Clark retired from the NFL after the 1995 season. In his 11 NFL seasons, he caught 699 passes for 10,856 yards and 65 touchdowns, while rushing for 54 yards and gaining 62 yards on nine punt returns. He also had twenty-seven 100-yard games wearing the Redskins uniform. Clark was a four-time Pro Bowl selection in 1986, 1987, 1990, and 1991. He was also a three-time All-Pro selection. He led his team in receiving seven times (1986, 1987, 1989–1992, 1994), and won two Super Bowls, Super Bowl XXII and Super Bowl XXVI, during his NFL career.

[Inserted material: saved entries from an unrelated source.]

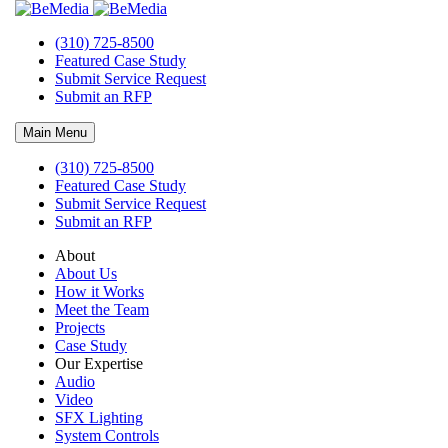
(310) 725-8500
Submit an RFP
Featured Case Study
Submit Service Request
Let’s Talk
Submit an RFP
If you’re looking for audio video, special effects lighting installation
Main Menu
companies, Bemedia should certainly be at the top of your list.
(310) 725-8500
Take the first step—mutually identify a great match between
Featured Case Study
Bemedia and your project. The best way to do this is to have a
Submit Service Request
conversation where we can learn more about your vision, as well as
Submit an RFP
the details and schedule of your next project.
About
Audio Video Installation Companies
About Us
How it Works
Request More Information
Meet the Team
Projects
Project Intent
Case Study
Our Expertise
Audio
Video
SFX Lighting
System Controls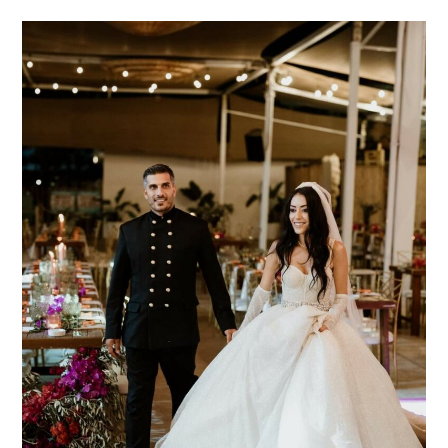
Alkis
&
Despoina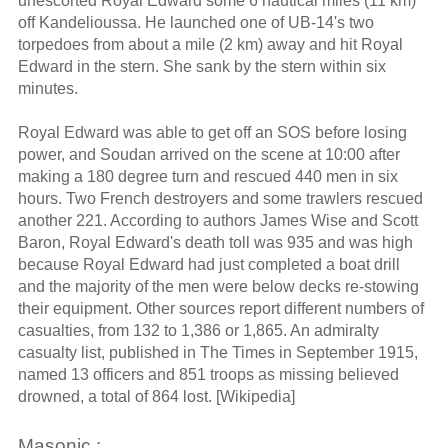
unescorted Royal Edward some 6 nautical miles (11 km)
off Kandelioussa. He launched one of UB-14's two
torpedoes from about a mile (2 km) away and hit Royal
Edward in the stern. She sank by the stern within six
minutes.
Royal Edward was able to get off an SOS before losing
power, and Soudan arrived on the scene at 10:00 after
making a 180 degree turn and rescued 440 men in six
hours. Two French destroyers and some trawlers rescued
another 221. According to authors James Wise and Scott
Baron, Royal Edward's death toll was 935 and was high
because Royal Edward had just completed a boat drill
and the majority of the men were below decks re-stowing
their equipment. Other sources report different numbers of
casualties, from 132 to 1,386 or 1,865. An admiralty
casualty list, published in The Times in September 1915,
named 13 officers and 851 troops as missing believed
drowned, a total of 864 lost. [Wikipedia]
Masonic :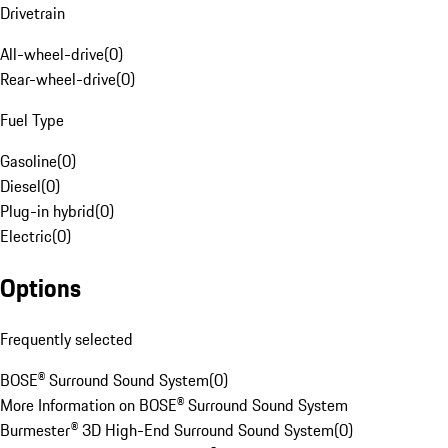
Drivetrain
All-wheel-drive
(
0
)
Rear-wheel-drive
(
0
)
Fuel Type
Gasoline
(
0
)
Diesel
(
0
)
Plug-in hybrid
(
0
)
Electric
(
0
)
Options
Frequently selected
BOSE® Surround Sound System
(
0
)
More Information on BOSE® Surround Sound System
Burmester® 3D High-End Surround Sound System
(
0
)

Clark was the first wide receiver in NFL history to catch at least 50 passes in his first ten NFL seasons. As of , the only other players to do so have been Marvin Harrison, Torry Holt, and Larry Fitzgerald. Despite this, Clark was never considered as a finalist for the Pro Football Hall of Fame, much less even make it as a semifinalist despite being one of few receivers to record 10,000 receiving yards in the pre-salary cap era of the NFL while recording 65 touchdown receptions as one of the key receivers on the Redskins along with Art Monk.

==NFL career statistics==

Legend
| Bold | Career high |

===Regular season===

| Year | Team | Games |  | Receiving |  |  |  |  |
| GP | GS | Rec | Yds | Avg | Lng | TD |
| 1985 | WAS | 16 | 10 | 72 | 926 | 12.9 | 55 | 5 |
| 1986 | WAS | 15 | 15 | 74 | 1,265 | 17.1 | 55 | 7 |
| 1987 | WAS | 12 | 11 | 56 | 1,066 | 19.0 | 84 | 7 |
| 1988 | WAS | 16 | 13 | 59 | 892 | 15.1 | 60 | 7 |
| 1989 | WAS | 15 | 12 | 79 | 1,229 | 15.6 | 80 | 9 |
| 1990 | WAS | 16 | 16 | 75 | 1,112 | 14.8 | 53 | 8 |
| 1991 | WAS | 16 | 16 | 70 | 1,340 | 19.1 | 82 | 10 |
| 1992 | WAS | 16 | 14 | 64 | 912 | 14.3 | 47 | 5 |
| 1993 | PHX | 14 | 10 | 63 | 818 | 13.0 | 55 | 4 |
| 1994 | ARI | 15 | 2 | 50 | 771 | 15.4 | 45 | 1 |
| 1995 | MIA | 16 | 0 | 37 | 525 | 14.2 | 42 | 2 |
| Career |  | 167 | 119 | 699 | 10,856 | 15.5 | 84 | 65 |

==Personal life==
Clark was the owner of the now closed South Beach Restaurant and Martini Lounge in Bethesda, Maryland.

He was inducted into the Redskins Ring of Honor on October 7, 2007, and concluded his speech with, "We are going to spank Detroit's butt." The Redskins won the game, 34–3.

In 2007, he was inducted into the Virginia Sports Hall of Fame.